Goal of the exercise.
From the line with "jedynie lokalnymi rządami w ramach państwa" down to the final line of the material below, quote every line exactly and leave out all lines before it.

=-=-=-=-=

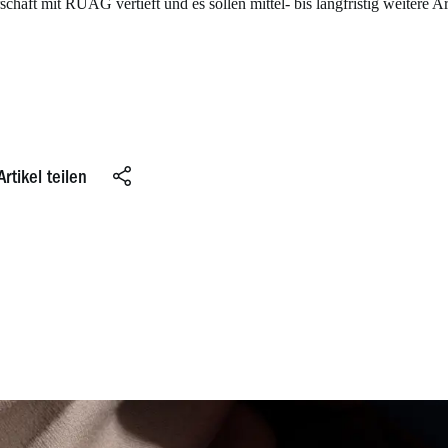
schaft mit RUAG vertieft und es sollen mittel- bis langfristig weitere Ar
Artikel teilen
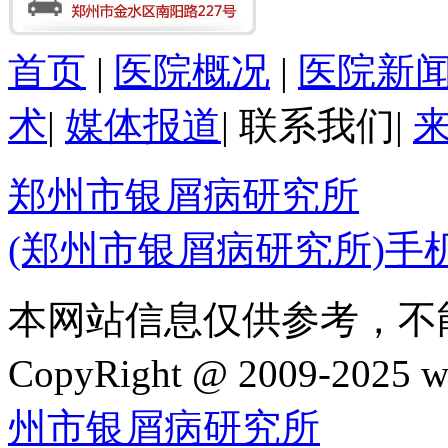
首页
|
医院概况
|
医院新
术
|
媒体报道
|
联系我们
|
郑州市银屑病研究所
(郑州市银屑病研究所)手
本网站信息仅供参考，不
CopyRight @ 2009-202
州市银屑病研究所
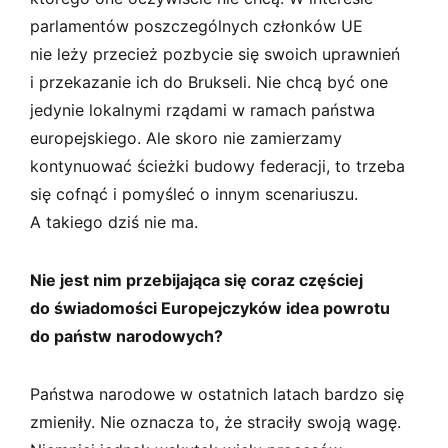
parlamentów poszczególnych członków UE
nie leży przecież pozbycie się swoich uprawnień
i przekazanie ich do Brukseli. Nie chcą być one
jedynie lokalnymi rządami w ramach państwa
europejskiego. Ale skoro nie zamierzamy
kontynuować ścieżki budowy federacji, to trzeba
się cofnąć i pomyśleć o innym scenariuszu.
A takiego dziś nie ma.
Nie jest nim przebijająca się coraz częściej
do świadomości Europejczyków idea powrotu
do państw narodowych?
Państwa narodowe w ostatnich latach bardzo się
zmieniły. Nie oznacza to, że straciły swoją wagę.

=-=-=-=-=

Solution to the problem.
jedynie lokalnymi rządami w ramach państwa
europejskiego. Ale skoro nie zamierzamy
kontynuować ścieżki budowy federacji, to trzeba
się cofnąć i pomyśleć o innym scenariuszu.
A takiego dziś nie ma.
Nie jest nim przebijająca się coraz częściej
do świadomości Europejczyków idea powrotu
do państw narodowych?
Państwa narodowe w ostatnich latach bardzo się
zmieniły. Nie oznacza to, że straciły swoją wagę.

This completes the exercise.